WORK ORDER ::
All lines from the one with "mélyvènás trombózis" onward, through the last line of the records below, are to be retyped word for word.

GIVEN RECORDS ::
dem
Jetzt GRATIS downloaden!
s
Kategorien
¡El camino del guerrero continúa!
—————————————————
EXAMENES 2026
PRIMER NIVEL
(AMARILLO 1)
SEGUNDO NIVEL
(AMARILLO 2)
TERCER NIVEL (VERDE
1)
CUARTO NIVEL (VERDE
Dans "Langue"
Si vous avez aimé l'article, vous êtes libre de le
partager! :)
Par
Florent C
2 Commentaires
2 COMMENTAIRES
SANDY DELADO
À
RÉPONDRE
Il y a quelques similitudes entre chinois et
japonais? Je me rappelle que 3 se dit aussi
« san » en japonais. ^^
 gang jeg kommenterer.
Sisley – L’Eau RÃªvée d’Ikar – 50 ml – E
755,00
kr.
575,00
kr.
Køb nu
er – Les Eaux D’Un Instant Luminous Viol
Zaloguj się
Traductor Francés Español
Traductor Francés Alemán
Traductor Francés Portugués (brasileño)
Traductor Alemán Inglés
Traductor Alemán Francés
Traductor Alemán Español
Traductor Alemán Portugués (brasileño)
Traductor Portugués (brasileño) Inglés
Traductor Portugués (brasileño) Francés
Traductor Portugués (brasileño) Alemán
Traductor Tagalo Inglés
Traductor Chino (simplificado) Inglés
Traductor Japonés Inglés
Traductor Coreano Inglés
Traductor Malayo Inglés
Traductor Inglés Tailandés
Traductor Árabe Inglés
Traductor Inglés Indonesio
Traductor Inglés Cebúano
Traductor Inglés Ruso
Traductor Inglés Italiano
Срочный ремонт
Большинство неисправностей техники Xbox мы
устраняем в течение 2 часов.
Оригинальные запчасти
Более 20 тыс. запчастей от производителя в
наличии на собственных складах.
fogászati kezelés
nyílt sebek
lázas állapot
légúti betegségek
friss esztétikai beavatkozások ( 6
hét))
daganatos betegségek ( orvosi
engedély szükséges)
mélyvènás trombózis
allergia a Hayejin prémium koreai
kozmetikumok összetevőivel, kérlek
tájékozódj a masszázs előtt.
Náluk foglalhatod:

SOLUTION FOR THIS TASK ::
mélyvènás trombózis
allergia a Hayejin prémium koreai
kozmetikumok összetevőivel, kérlek
tájékozódj a masszázs előtt.
Náluk foglalhatod:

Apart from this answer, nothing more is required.